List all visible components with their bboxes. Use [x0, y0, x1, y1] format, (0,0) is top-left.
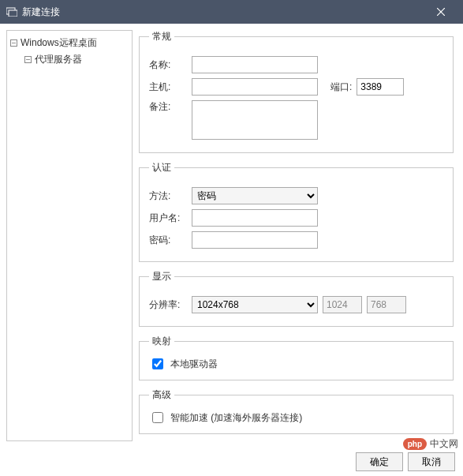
group-auth-legend: 认证	[149, 161, 174, 174]
tree-child-item[interactable]: – 代理服务器	[24, 52, 129, 67]
port-label: 端口:	[330, 81, 352, 94]
titlebar: 新建连接	[0, 0, 463, 24]
close-button[interactable]	[425, 0, 457, 24]
note-label: 备注:	[149, 100, 187, 114]
group-general: 常规 名称: 主机: 端口: 备注:	[139, 30, 454, 153]
name-input[interactable]	[192, 56, 318, 73]
group-display-legend: 显示	[149, 270, 174, 283]
name-label: 名称:	[149, 58, 187, 72]
ok-button[interactable]: 确定	[356, 452, 403, 471]
password-input[interactable]	[192, 231, 318, 249]
local-drive-checkbox[interactable]	[152, 358, 163, 369]
resolution-width-input	[323, 296, 362, 313]
port-input[interactable]	[357, 78, 404, 96]
tree-panel: – Windows远程桌面 – 代理服务器	[6, 30, 133, 441]
close-icon	[437, 8, 445, 16]
group-advanced-legend: 高级	[149, 388, 174, 402]
note-textarea[interactable]	[192, 100, 318, 140]
cancel-button[interactable]: 取消	[408, 452, 455, 471]
group-general-legend: 常规	[149, 30, 174, 43]
resolution-label: 分辨率:	[149, 298, 187, 312]
resolution-select[interactable]: 1024x768	[192, 296, 318, 313]
collapse-icon[interactable]: –	[24, 56, 32, 63]
method-select[interactable]: 密码	[192, 187, 318, 204]
svg-rect-1	[9, 10, 17, 17]
method-label: 方法:	[149, 189, 187, 203]
group-mapping: 映射 本地驱动器	[139, 335, 454, 380]
host-input[interactable]	[192, 78, 318, 96]
smart-accel-label: 智能加速 (加速海外服务器连接)	[170, 411, 302, 425]
group-auth: 认证 方法: 密码 用户名: 密码:	[139, 161, 454, 262]
group-display: 显示 分辨率: 1024x768	[139, 270, 454, 327]
button-bar: 确定 取消	[0, 448, 463, 476]
group-mapping-legend: 映射	[149, 335, 174, 348]
tree-root-label: Windows远程桌面	[21, 36, 97, 50]
username-input[interactable]	[192, 209, 318, 227]
tree-root-item[interactable]: – Windows远程桌面	[10, 36, 129, 51]
smart-accel-checkbox[interactable]	[152, 412, 163, 423]
tree-child-label: 代理服务器	[35, 53, 82, 66]
settings-panel: 常规 名称: 主机: 端口: 备注: 认证	[139, 30, 457, 441]
host-label: 主机:	[149, 81, 187, 94]
collapse-icon[interactable]: –	[10, 39, 17, 47]
resolution-height-input	[367, 296, 406, 313]
password-label: 密码:	[149, 234, 187, 247]
local-drive-label: 本地驱动器	[170, 358, 218, 371]
group-advanced: 高级 智能加速 (加速海外服务器连接)	[139, 388, 454, 434]
window-title: 新建连接	[22, 6, 60, 19]
username-label: 用户名:	[149, 212, 187, 225]
app-icon	[6, 7, 17, 17]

·····

### PROBLEM TO WORK ON
Copy out all the data above exactly as written. Skip the pictures.

### ANSWER SPACE
List all visible components with their bboxes. Use [x0, y0, x1, y1] format, (0,0) is top-left.
group-auth-legend: 认证	[149, 161, 174, 174]
tree-child-item[interactable]: – 代理服务器	[24, 52, 129, 67]
port-label: 端口:	[330, 81, 352, 94]
titlebar: 新建连接	[0, 0, 463, 24]
close-button[interactable]	[425, 0, 457, 24]
note-label: 备注:	[149, 100, 187, 114]
group-general: 常规 名称: 主机: 端口: 备注:	[139, 30, 454, 153]
name-input[interactable]	[192, 56, 318, 73]
group-display-legend: 显示	[149, 270, 174, 283]
name-label: 名称:	[149, 58, 187, 72]
ok-button[interactable]: 确定	[356, 452, 403, 471]
password-input[interactable]	[192, 231, 318, 249]
local-drive-checkbox[interactable]	[152, 358, 163, 369]
resolution-width-input	[323, 296, 362, 313]
port-input[interactable]	[357, 78, 404, 96]
tree-panel: – Windows远程桌面 – 代理服务器	[6, 30, 133, 441]
close-icon	[437, 8, 445, 16]
group-advanced-legend: 高级	[149, 388, 174, 402]
note-textarea[interactable]	[192, 100, 318, 140]
cancel-button[interactable]: 取消	[408, 452, 455, 471]
group-general-legend: 常规	[149, 30, 174, 43]
resolution-label: 分辨率:	[149, 298, 187, 312]
resolution-select[interactable]: 1024x768	[192, 296, 318, 313]
collapse-icon[interactable]: –	[24, 56, 32, 63]
method-select[interactable]: 密码	[192, 187, 318, 204]
svg-rect-1	[9, 10, 17, 17]
method-label: 方法:	[149, 189, 187, 203]
group-mapping: 映射 本地驱动器	[139, 335, 454, 380]
host-input[interactable]	[192, 78, 318, 96]
smart-accel-label: 智能加速 (加速海外服务器连接)	[170, 411, 302, 425]
group-auth: 认证 方法: 密码 用户名: 密码:	[139, 161, 454, 262]
group-display: 显示 分辨率: 1024x768	[139, 270, 454, 327]
button-bar: 确定 取消	[0, 448, 463, 476]
group-mapping-legend: 映射	[149, 335, 174, 348]
tree-root-label: Windows远程桌面	[21, 36, 97, 50]
username-input[interactable]	[192, 209, 318, 227]
tree-root-item[interactable]: – Windows远程桌面	[10, 36, 129, 51]
smart-accel-checkbox[interactable]	[152, 412, 163, 423]
tree-child-label: 代理服务器	[35, 53, 82, 66]
settings-panel: 常规 名称: 主机: 端口: 备注: 认证	[139, 30, 457, 441]
host-label: 主机:	[149, 81, 187, 94]
collapse-icon[interactable]: –	[10, 39, 17, 47]
resolution-height-input	[367, 296, 406, 313]
password-label: 密码:	[149, 234, 187, 247]
local-drive-label: 本地驱动器	[170, 358, 218, 371]
group-advanced: 高级 智能加速 (加速海外服务器连接)	[139, 388, 454, 434]
window-title: 新建连接	[22, 6, 60, 19]
username-label: 用户名:	[149, 212, 187, 225]
app-icon	[6, 7, 17, 17]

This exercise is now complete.